The successful summer at the Wagner Memorial Pool warms my heart. From crowded lap lanes, playful kids, to a winning swim team, it’s a testament to how important this pool is to our community. Summer simply would not be the same without this pool in our valley. The pool builds community across faiths, ages, and class. I will miss these social interactions dearly as the doors close.
This summer, major news outlets like the New York Times and CNN have featured some troubling news about the decline of public swimming pools around the United States, along with an increase in drownings. These statistics are trending with a changing climate, calling for more public pools to cool the masses, not fewer. The situation is discouraging.
It’s actually quite simple to see why this is happening. Those with access to private swimming have the power to divest in the public sector. Across the nation, there has been a steady decline in public investment in municipal swimming pools since the 1970s and swim safety education has taken a back seat. Meanwhile, there’s been an increase in private pool building, profit-driven water park developments, and exclusive community swim clubs that serve the haves, not the have nots.
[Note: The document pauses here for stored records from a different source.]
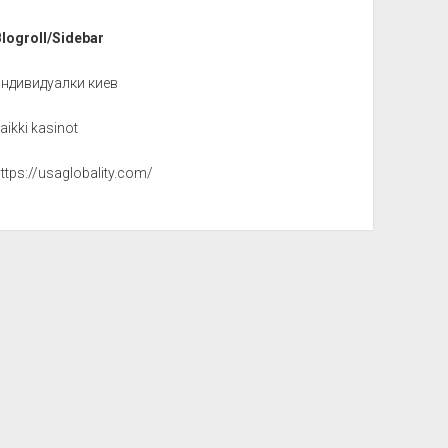
Blogroll/Sidebar
индивидуалки киев
aikki kasinot
ttps://usaglobality.com/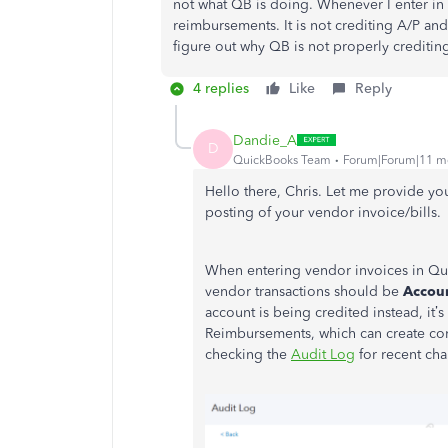
not what QB is doing. Whenever I enter in 
reimbursements. It is not crediting A/P and 
figure out why QB is not properly creditin
4 replies
Like
Reply
Dandie_A
D
QuickBooks Team
Forum|Forum|11 m
Hello there, Chris. Let me provide yo
posting of your vendor invoice/bills.
When entering vendor invoices in Qui
vendor transactions should be
Accoun
account is being credited instead,
it’s
Reimbursements, which can create conf
checking the
Audit Log
for recent cha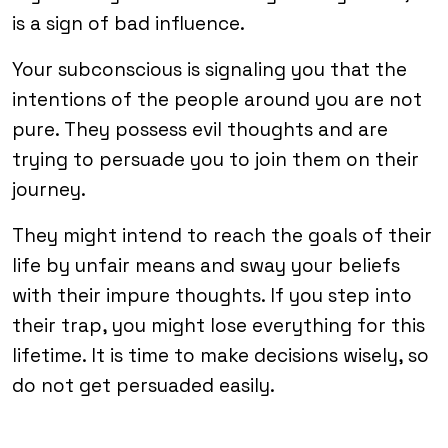
is a sign of bad influence.
Your subconscious is signaling you that the
intentions of the people around you are not
pure. They possess evil thoughts and are
trying to persuade you to join them on their
journey.
They might intend to reach the goals of their
life by unfair means and sway your beliefs
with their impure thoughts. If you step into
their trap, you might lose everything for this
lifetime. It is time to make decisions wisely, so
do not get persuaded easily.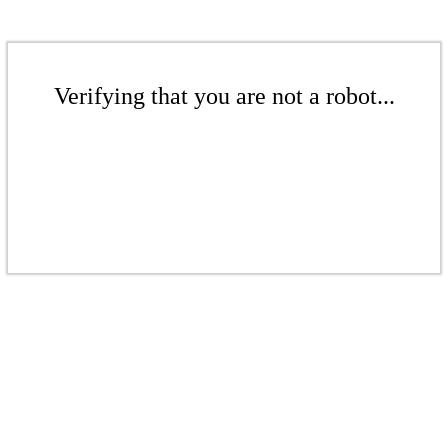
Verifying that you are not a robot...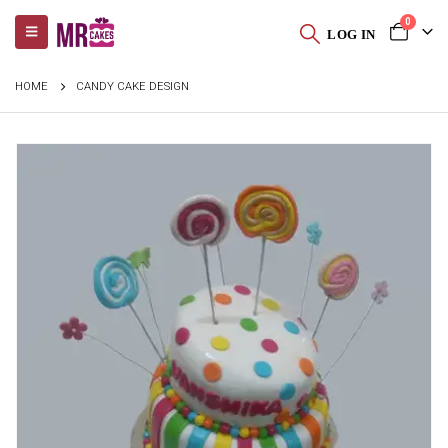
0
LOG IN
HOME
CANDY CAKE DESIGN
Further, the U.S. has no federal program to address drownings or bolster swim education in a meaningful way –—like with money.
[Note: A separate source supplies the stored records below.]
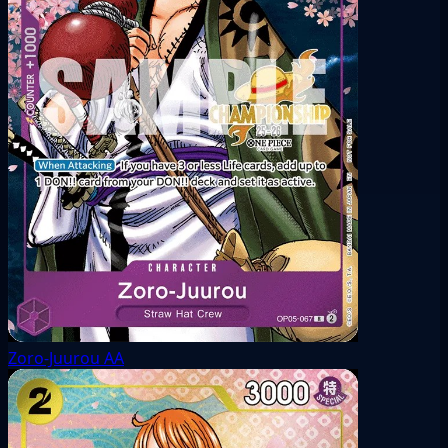
Zoro-Juurou
AA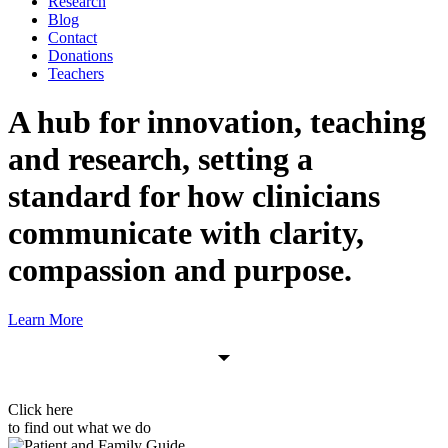
Research
Blog
Contact
Donations
Teachers
A hub for innovation, teaching
and research, setting a
standard for how clinicians
communicate with
clarity,
compassion and purpose.
Learn More
Click here
to find out what we do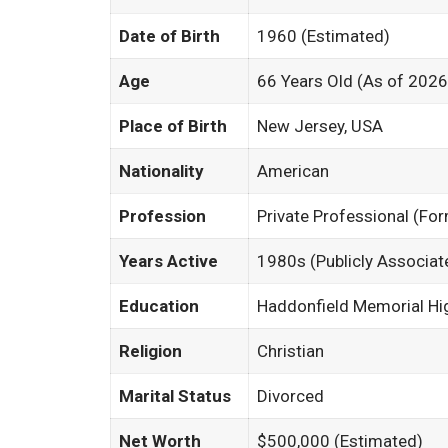
Date of Birth
1960 (Estimated)
Age
66 Years Old (As of 2026
Place of Birth
New Jersey, USA
Nationality
American
Profession
Private Professional (Fo
Years Active
1980s (Publicly Associat
Education
Haddonfield Memorial Hi
Religion
Christian
Marital Status
Divorced
Net Worth
$500,000 (Estimated)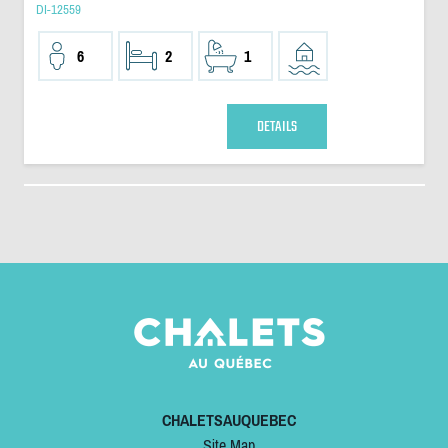
DI-12559
6
2
1
DETAILS
CHALETSAUQUEBEC
Site Map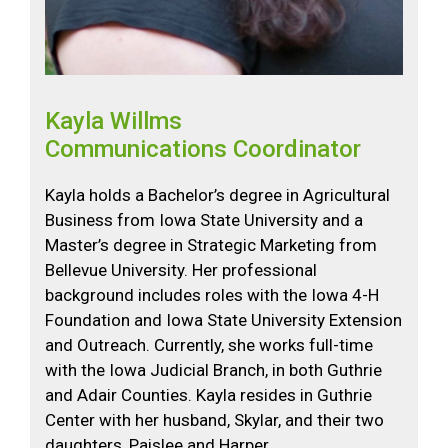
Kayla Willms
Communications Coordinator
Kayla holds a Bachelor’s degree in Agricultural
Business from Iowa State University and a
Master’s degree in Strategic Marketing from
Bellevue University. Her professional
background includes roles with the Iowa 4-H
Foundation and Iowa State University Extension
and Outreach. Currently, she works full-time
with the Iowa Judicial Branch, in both Guthrie
and Adair Counties. Kayla resides in Guthrie
Center with her husband, Skylar, and their two
daughters, Paislee and Harper.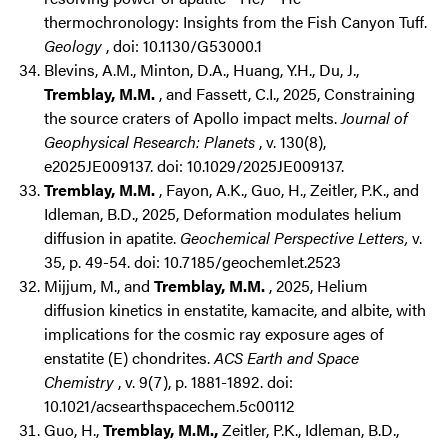
thermochronology: Insights from the Fish Canyon Tuff.
Geology
, doi: 10.1130/G53000.1
Blevins, A.M., Minton, D.A., Huang, Y.H., Du, J.,
Tremblay, M.M.
, and Fassett, C.I., 2025, Constraining
the source craters of Apollo impact melts.
Journal of
Geophysical Research: Planets
, v. 130(8),
e2025JE009137. doi: 10.1029/2025JE009137.
Tremblay, M.M.
, Fayon, A.K., Guo, H., Zeitler, P.K., and
Idleman, B.D., 2025, Deformation modulates helium
diffusion in apatite.
Geochemical Perspective Letters,
v.
35, p. 49-54. doi: 10.7185/geochemlet.2523
Mijjum, M., and
Tremblay, M.M.
, 2025, Helium
diffusion kinetics in enstatite, kamacite, and albite, with
implications for the cosmic ray exposure ages of
enstatite (E) chondrites.
ACS Earth and Space
Chemistry
, v. 9(7), p. 1881-1892. doi:
10.1021/acsearthspacechem.5c00112
Guo, H.,
Tremblay, M.M.,
Zeitler, P.K., Idleman, B.D.,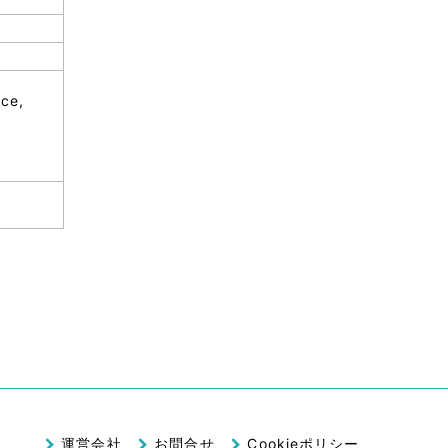
nce,
運営会社
お問合せ
Cookieポリシー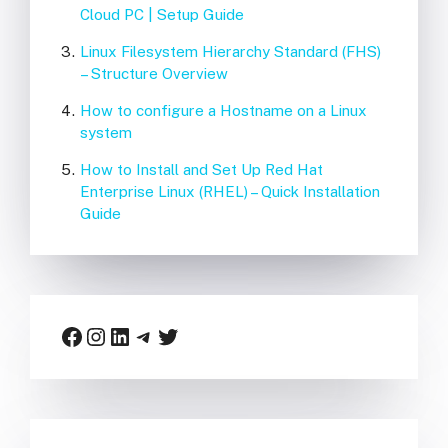
Cloud PC | Setup Guide
Linux Filesystem Hierarchy Standard (FHS)
– Structure Overview
How to configure a Hostname on a Linux
system
How to Install and Set Up Red Hat
Enterprise Linux (RHEL) – Quick Installation
Guide
Facebook
Instagram
LinkedIn
Telegram
Twitter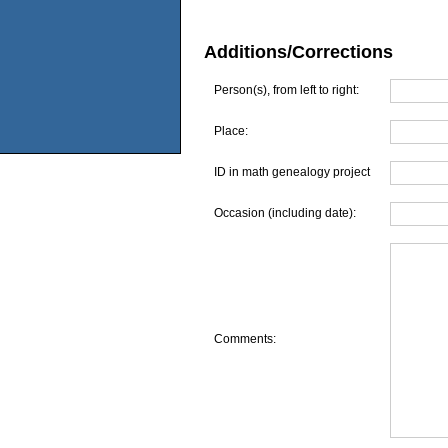
Additions/Corrections
Person(s), from left to right:
Place:
ID in math genealogy project
Occasion (including date):
Comments: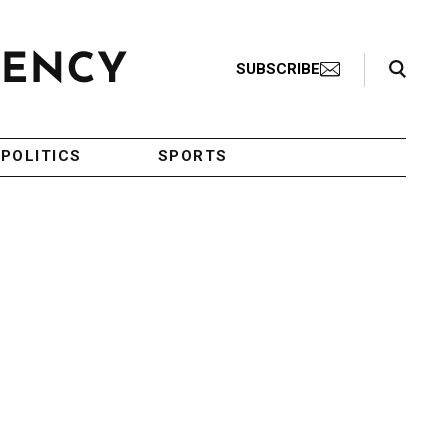
Search Toggle
SUBSCRIBE
POLITICS
SPORTS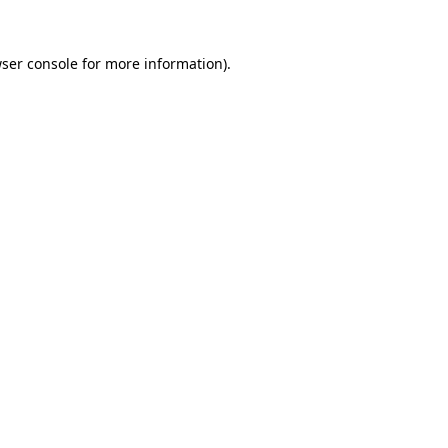
ser console
for more information).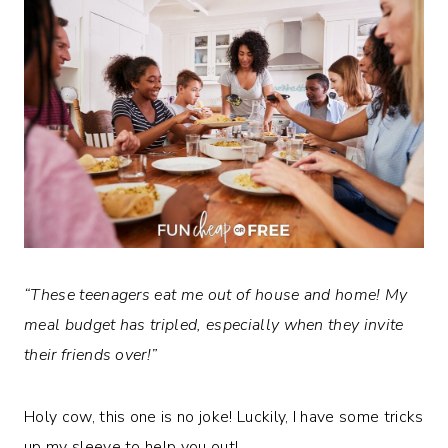
“These teenagers eat me out of house and home! My
meal budget has tripled, especially when they invite
their friends over!”
Holy cow, this one is no joke! Luckily, I have some tricks
up my sleeve to help you out!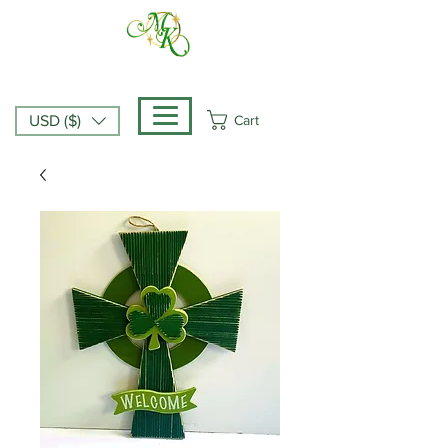
Cart
USD ($)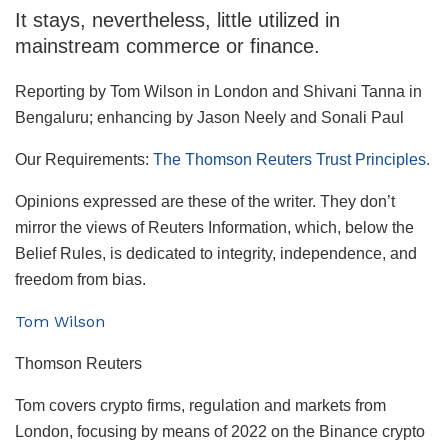
It stays, nevertheless, little utilized in
mainstream commerce or finance.
Reporting by Tom Wilson in London and Shivani Tanna in
Bengaluru; enhancing by Jason Neely and Sonali Paul
Our Requirements:
The Thomson Reuters Trust Principles.
Opinions expressed are these of the writer. They don’t
mirror the views of Reuters Information, which, below the
Belief Rules, is dedicated to integrity, independence, and
freedom from bias.
Tom Wilson
Thomson Reuters
Tom covers crypto firms, regulation and markets from
London, focusing by means of 2022 on the Binance crypto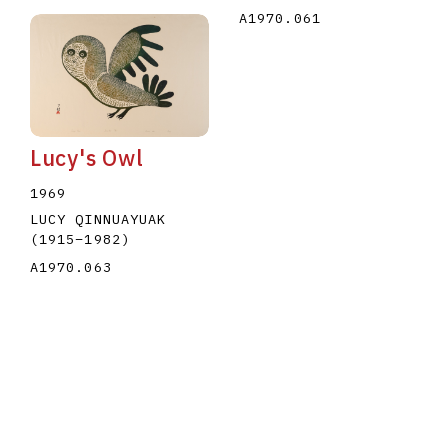
A1970.061
Lucy's Owl
1969
LUCY QINNUAYUAK
(1915
–
1982
)
A1970.063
The culmination of these factors places underprivileged communities at risk for fatal drowning accidents, leaving generations with marginal swim skills. Rural areas like ours are especially at risk because we are surrounded by natural open waters. Public investment, and more important, leadership is needed to offer this public service.
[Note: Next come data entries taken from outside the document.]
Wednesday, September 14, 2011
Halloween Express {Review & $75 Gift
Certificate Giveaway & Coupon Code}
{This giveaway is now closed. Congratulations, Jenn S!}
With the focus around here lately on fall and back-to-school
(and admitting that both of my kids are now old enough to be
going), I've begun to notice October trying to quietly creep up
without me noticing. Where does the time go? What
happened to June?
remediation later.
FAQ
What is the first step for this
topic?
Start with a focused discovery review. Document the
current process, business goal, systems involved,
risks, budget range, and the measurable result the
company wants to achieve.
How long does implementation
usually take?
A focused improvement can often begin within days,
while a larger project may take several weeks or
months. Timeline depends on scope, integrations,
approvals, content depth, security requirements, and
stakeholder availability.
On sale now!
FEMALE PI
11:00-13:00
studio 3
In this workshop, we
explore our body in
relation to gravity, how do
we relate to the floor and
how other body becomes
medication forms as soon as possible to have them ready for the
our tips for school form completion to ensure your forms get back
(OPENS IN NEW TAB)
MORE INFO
For the past 12 years I’ve been an active member of Friends of the Pool and as this season at the pool comes to a close, it marks a transition for me away from active board participation to a new career. In these past 12 years, I have become a citizen expert on things pool related. I’ve learned and heard a lot. People call me, email, text and stop me on the street to tell me what we should or shouldn’t do with or at the pool.
I have heard a lot of things. A few things I know for sure — we need to reach our Spanish-speaking families more effectively to teach swim lessons — we need a long-term funding stream to operate a pool — and we need to replace the Wagner Pool as soon as feasible. I believe Proposition 1 will provide a mechanism to enable all these things to happen.
Few doubt the importance or need for a community pool. Many have reservations or objections about the Methow Aquatics District, the levy, and the governance structure chosen to lead this effort. Many question the need for a year-round facility with two bodies of water. Friends of the Pool members and volunteers have answers to these concerns, and we are happy to talk. In coming weeks, we will be posted at farmers markets, info tables and begin canvassing. Look for us and let’s talk.
I believe we need to form this district to move the ball down the court. I am stepping away from the court, not because I want to, but because there are new players who have skills and experience, they can bring to the game. I’ll be watching in the sidelines, still cheering for Proposition 1, still answering questions and sharing what I’ve learned over the past 12 years with anyone who calls or texts me.